"Iya, Mas, semua ada sangkut pautnya, dan selama delapan bulan lamanya kamu tidak mengetahui hal ini," ucap Lira.
"Maksud kamu? Ini ada kaitannya dengan catatan yang ada di buku tebal itu?" cecarku kini semakin penasaran. Tubuh ini juga berada dekat dengannya seraya tak ingin Lira menutupinya lagi.
"Iya, Mas, buku itu catatan utangku pada Ibu," jawab Lira dengan alis terangkat.
"Tapi utang apa?" cecarku masih belum bisa memahaminya.
Lira menghela napas, tapi tiba-tiba ada yang mengetuk pintu. Tentu ibuku yang berada di balik pintu tersebut, siapa lagi? Kami tidak memiliki pembantu, kata ibu pemborosan kalau memakai asisten rumah tangga.
Aku berteriak dan menyuruhnya masuk, ibu pun membuka pintunya dengan lebar, ia membawa Andara dalam gendongannya. Wajahnya dilipat sambil menghentakkan kaki ke arah kami berdua.
"Bangun nih, anak nangis nggak dengar, Lira, Lira, Ibu macam apa kamu, nggak gerak cepat!" celetuk ibu berkata amat kasar. Aku menghela napas sambil menelan ludah.

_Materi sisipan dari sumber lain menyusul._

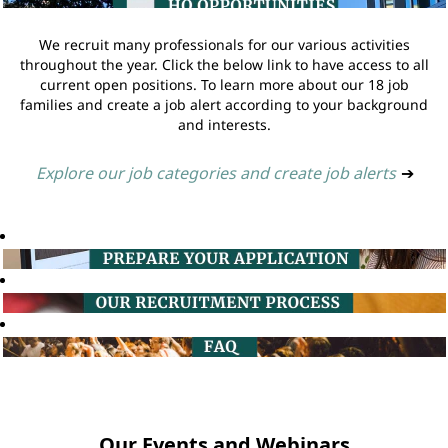
We recruit many professionals for our various activities
throughout the year. Click the below link to have access to all
current open positions. To learn more about our 18 job
families and create a job alert according to your background
and interests.
Explore our job categories and create job alerts
➔
Our Events and Webinars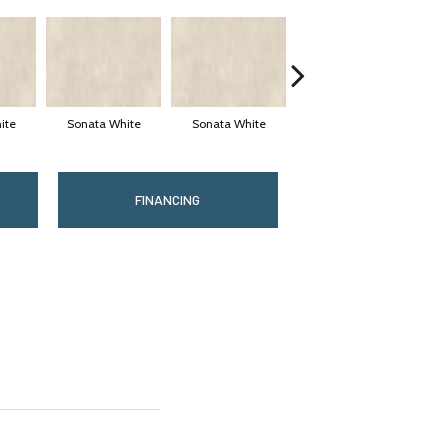
ite
Sonata White
Sonata White
Sonata White
S
FINANCING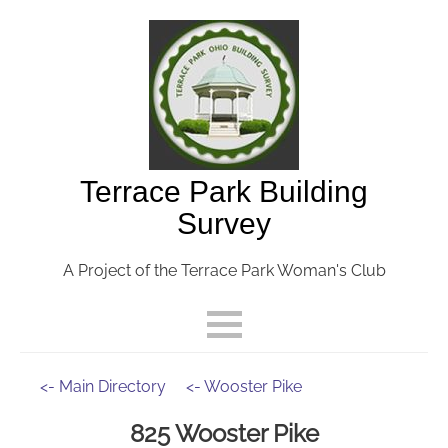
Terrace Park Building
Survey
A Project of the Terrace Park Woman's Club
<- Main Directory
<- Wooster Pike
825 Wooster Pike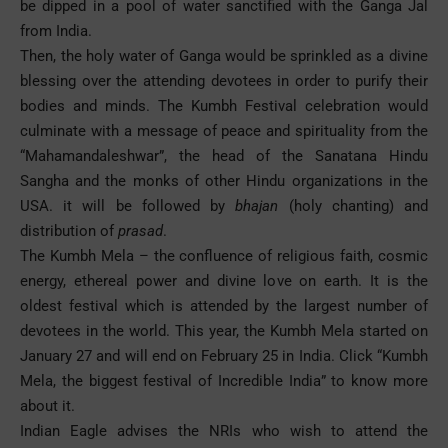
be dipped in a pool of water sanctified with the Ganga Jal
from India.
Then, the holy water of Ganga would be sprinkled as a divine
blessing over the attending devotees in order to purify their
bodies and minds. The Kumbh Festival celebration would
culminate with a message of peace and spirituality from the
“Mahamandaleshwar”, the head of the Sanatana Hindu
Sangha and the monks of other Hindu organizations in the
USA. it will be followed by
bhajan
(holy chanting) and
distribution of
prasad
.
The Kumbh Mela – the confluence of religious faith, cosmic
energy, ethereal power and divine love on earth. It is the
oldest festival which is attended by the largest number of
devotees in the world. This year, the Kumbh Mela started on
January 27 and will end on February 25 in India. Click “
Kumbh
Mela, the biggest festival of Incredible India
” to know more
about it.
Indian Eagle
advises the NRIs who wish to attend the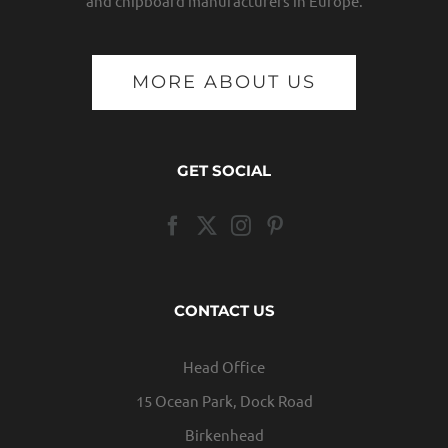
and chipboard manufacturers in Europe.
MORE ABOUT US
GET SOCIAL
CONTACT US
Head Office
15 Ocean Park, Dock Road
Birkenhead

"Maaf, Bu." Kata itu kudengar keluar dari mulut Lira, istriku. Dari sini aku semakin sangat sayang padanya, ia dengar sendiri tadi celetukan ibu sangat kasar, tapi berusaha mengalah, ini yang membuatku takjub dan menyanjungnya.
"Bu, bicaranya jangan kasar gitu, aku nggak tega dengarnya," pesanku pada ibu.
"Adit, Ibu nggak pernah marah ya, ini karena kasihan saja pada Andara, punya seorang Mama yang tidak peka," ucap ibu lagi membela dirinya.
Aku terdiam sambil menatap wajah Lira, matanya sudah tampak basah saat menatapku. Ia memindahkan Andara dari gendongan ibu tanpa bicara. Aku tahu ini pilihan bijak, ia tidak mau memperpanjang masalah.
Tiba-tiba panggilan masuk datang dari mertuaku yang laki-laki. Alisku menyatu saat melihat ke layar ponsel. Kemudian, aku segera mengangkatnya sedikit menjauh dari mereka. Sekitar dua meter aku melangkah dekat jendela kamar.
"Halo, Pah," ucapku lebih dulu. Namun mata ini tetap memantau kedua wanita di hadapanku.
"Dit, kamu sudah di rumah?" tanya papa mertuaku, Hardi Rahman.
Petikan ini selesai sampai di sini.